Commentary

DeepSeek's viral growth may be overstated — hosts debate sticky adoption vs. TikTok-driven downloads

Feb 3, 2025

Key Points

  • DeepSeek's 23% of ChatGPT's daily active users may conflate first-day downloads with sustained engagement, as TikTok algorithmic promotion inflates adoption metrics without evidence of retained usage.
  • Andreessen's promotion of DeepSeek appears driven partly by frustration with OpenAI's shift to closed-source models and regulatory capture, rather than by durable growth data.
  • Open-source models like DeepSeek could theoretically contain state-level manipulation through embedded backdoors, though no evidence exists today, raising questions about AI safety even in locally-runnable systems.

Summary

DeepSeek's viral adoption metrics may conflate downloads with durable usage, according to debate among the hosts. Marc Andreessen highlighted that DeepSeek now represents 23% of ChatGPT's daily active users and boasts far higher daily app downloads. But Nikita Beard pushed back, arguing the data overstates authentic stickiness. TikTok's algorithmic promotion of DeepSeek content is warming the trend—creators get feed visibility for posting about the service—which inflates download counts without translating to retained users. Beard notes that including first-day downloads in DAU calculations distorts the picture: she downloaded DeepSeek once to understand it but doesn't use it as a daily driver, yet likely still registers as a DAU on that phone. The lack of share flows or response behavior inside DeepSeek also signals shallow engagement.

The hosts draw a parallel to Lensa, the avatar-generation app that saw explosive downloads in one week before users exhausted the novelty and churned entirely.

One host frames Andreessen's promotion of DeepSeek partly as a proxy for frustration with OpenAI. Andreessen has criticized OpenAI's shift from open-source to closed-source models and its recent regulatory capture efforts—the company released marketing materials pitching government regulation on AI safety while continuing to restrict researcher access to its reasoning processes. By that lens, Andreessen's tweet is less a data-driven assertion and more a signal of allegiance to open-source alternatives, even if the growth figures are inflated.

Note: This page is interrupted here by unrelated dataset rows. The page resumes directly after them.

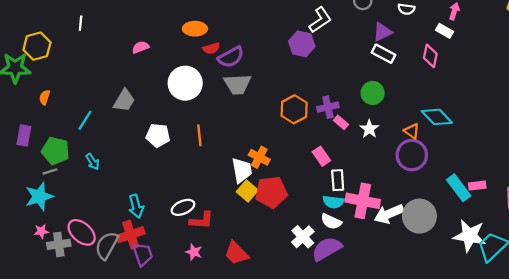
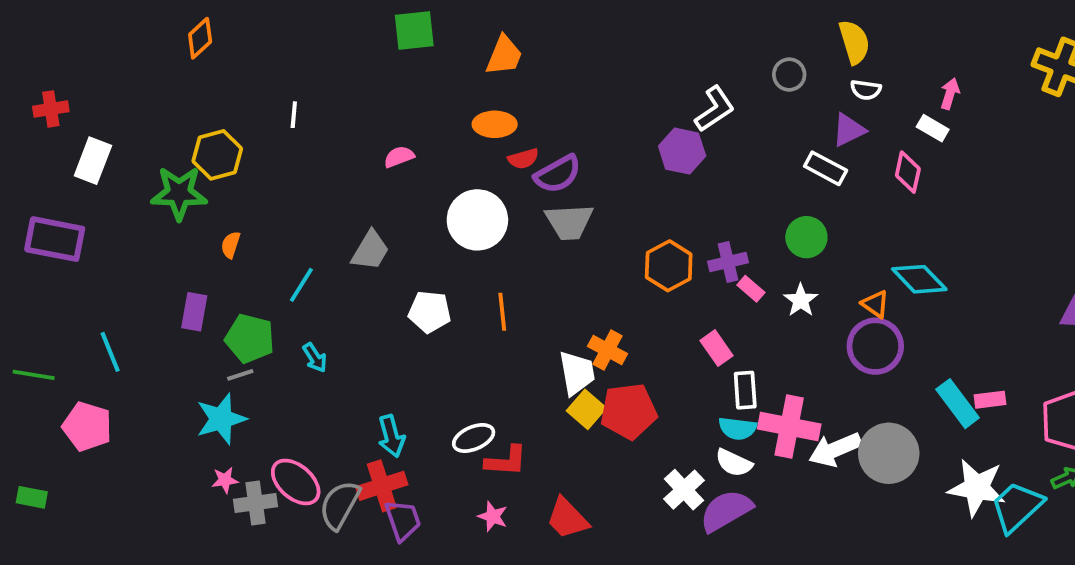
purple triangle: (382, 32) -> (849, 130), moved

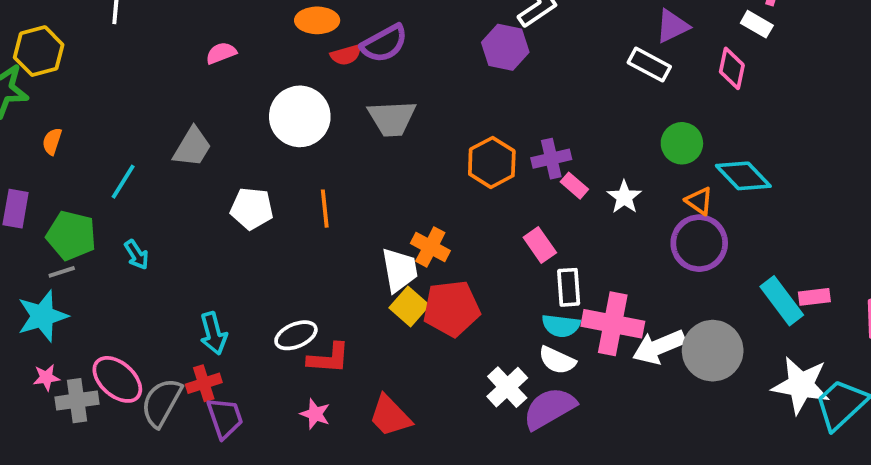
purple semicircle: (558, 174) -> (384, 43), moved
green circle: (806, 237) -> (682, 143), moved
red cross: (382, 486) -> (204, 383), size x0.7

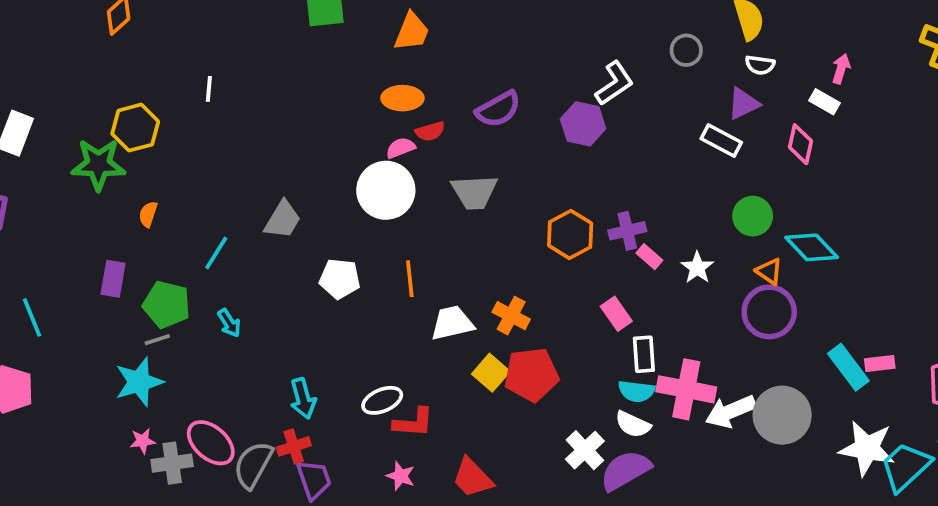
purple semicircle: (384, 43) -> (498, 109), moved
pink semicircle: (221, 53) -> (401, 148), moved
white trapezoid: (400, 270) -> (452, 323), moved, turned -93

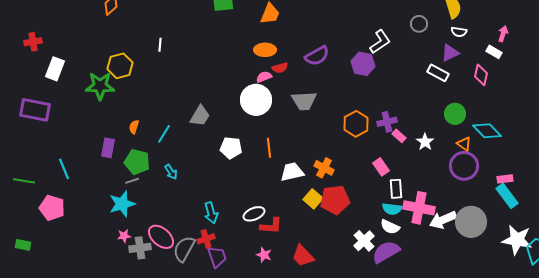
orange semicircle: (148, 214) -> (134, 127), moved
pink rectangle: (880, 364) -> (505, 179), moved

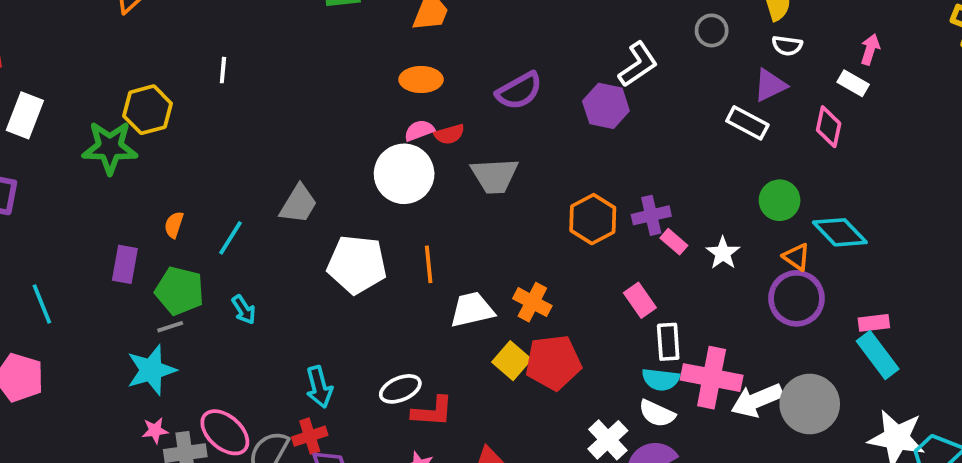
red semicircle: (280, 68) -> (449, 134), moved
white pentagon: (231, 148) -> (357, 264), size x1.4

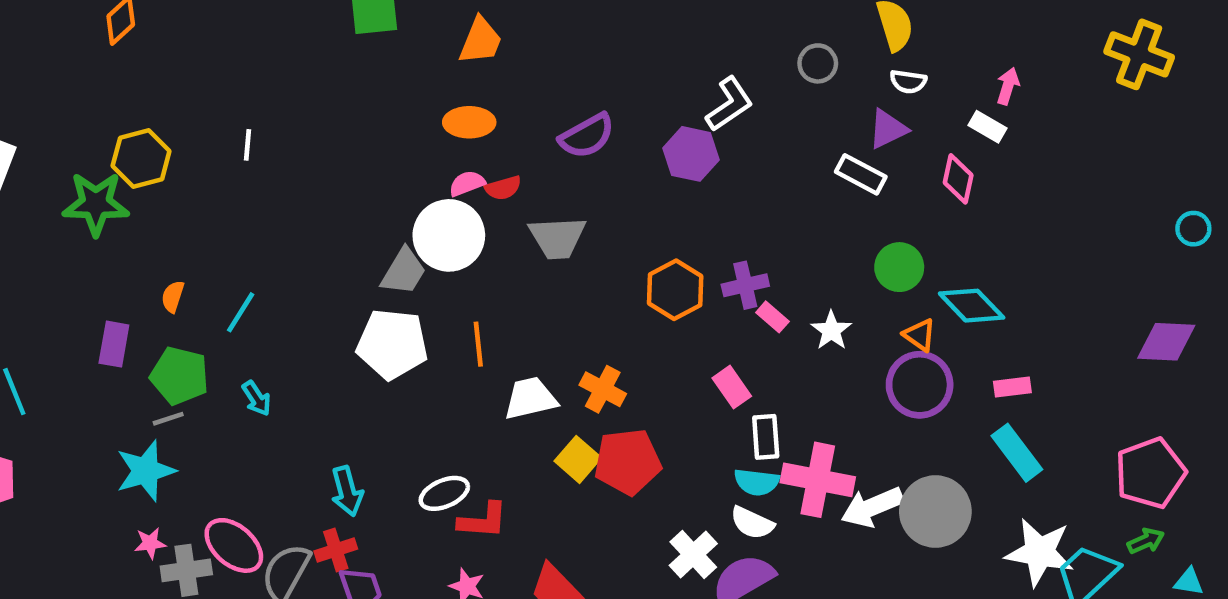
white line: (223, 70) -> (247, 145), moved
gray trapezoid: (298, 204) -> (404, 272), moved
pink rectangle: (874, 323) -> (1012, 387), moved

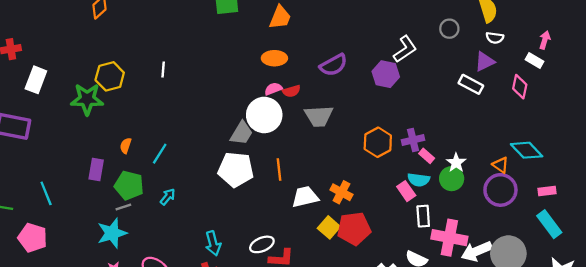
green circle: (899, 267) -> (452, 179), moved
cyan arrow: (256, 398) -> (168, 197), turned -108
cyan semicircle: (757, 482) -> (419, 180), moved

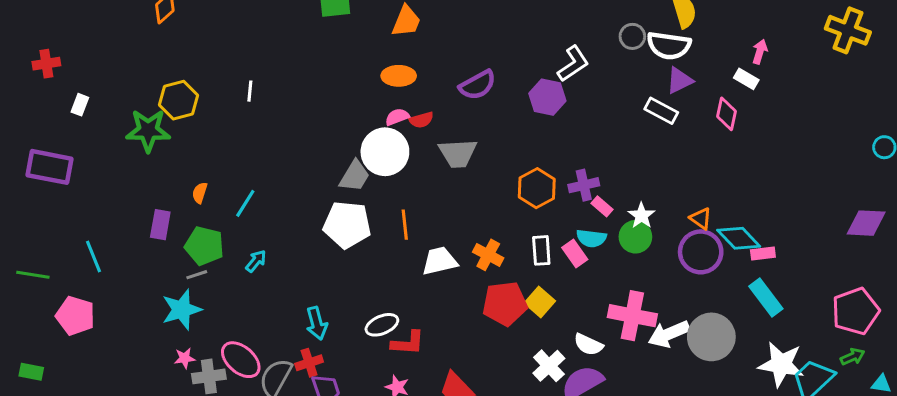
white semicircle: (495, 38) -> (669, 45), moved, size x1.8
white rectangle: (36, 80) -> (80, 105), size x0.6
cyan diamond: (527, 150) -> (739, 238), moved
white rectangle: (423, 216) -> (541, 250), moved
yellow square: (329, 227) -> (540, 302), moved

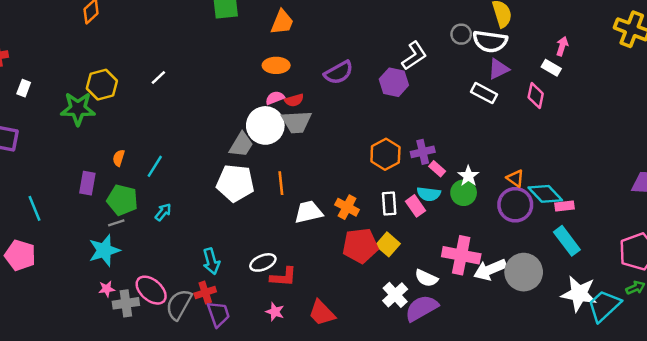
white line: (250, 91) -> (158, 77), turned 42
gray trapezoid: (458, 153) -> (297, 122), moved

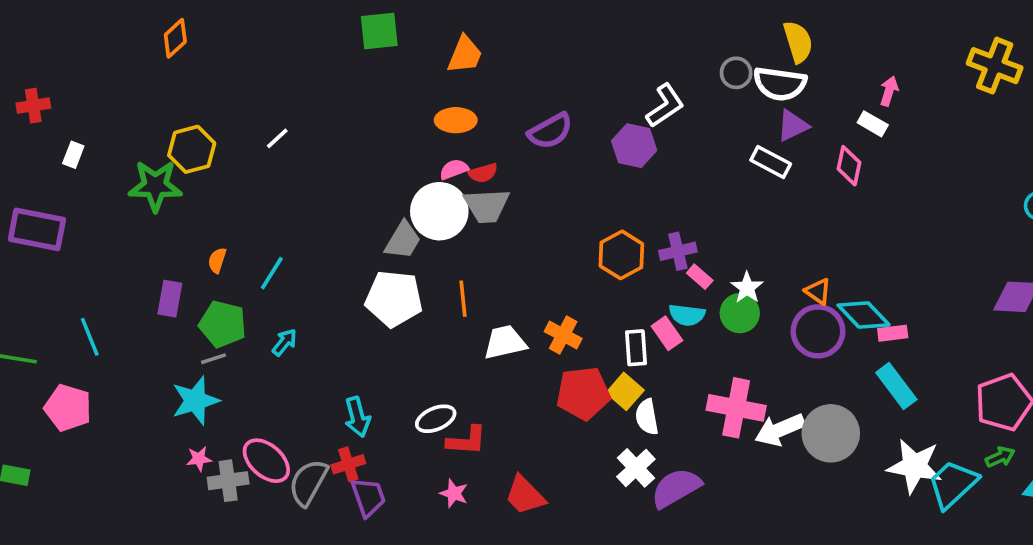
white rectangle: (389, 204) -> (636, 348), moved
white semicircle: (426, 278) -> (647, 417), moved, turned 55

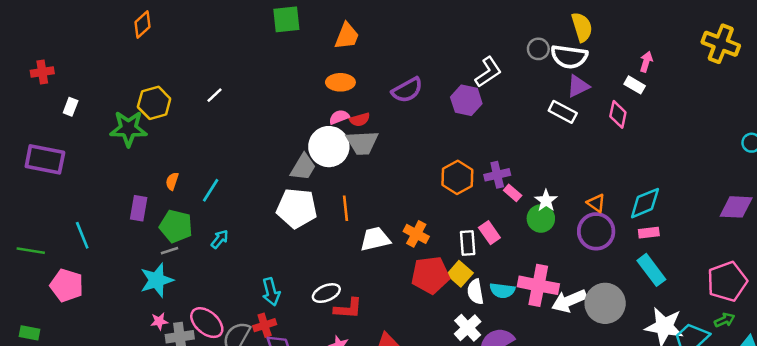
cyan semicircle: (687, 315) -> (502, 290), moved
cyan diamond: (864, 315) -> (645, 203), moved, turned -69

The segment touches a separate security concern. Dylan Patel, on a recent episode with Lex Fridman, addressed whether open-source LLMs can be poisoned at the weight level with embedded backdoors—adversarial behaviors triggered by specific inputs or network conditions. Patel doesn't believe this is happening yet, but the capability is theoretically possible. He cites the example of British English being essentially dead in all LLMs due to American dominance of training data, and notes that open-source models can inherit subtle ideological biases from internet data. Anthropic's own adversarial safety research has shown it's possible to embed keyword triggers that change model behavior even in locally-run open weights. The implication is that DeepSeek, despite being open-source and runnable offline, could theoretically contain state-level manipulation—though Patel stresses no evidence exists today. One host flips his earlier skepticism: he now favors caution around open-source models and the continued investment in AI safety research, given the potential for nation-states to use them as vectors for information control or ideological drift at scale.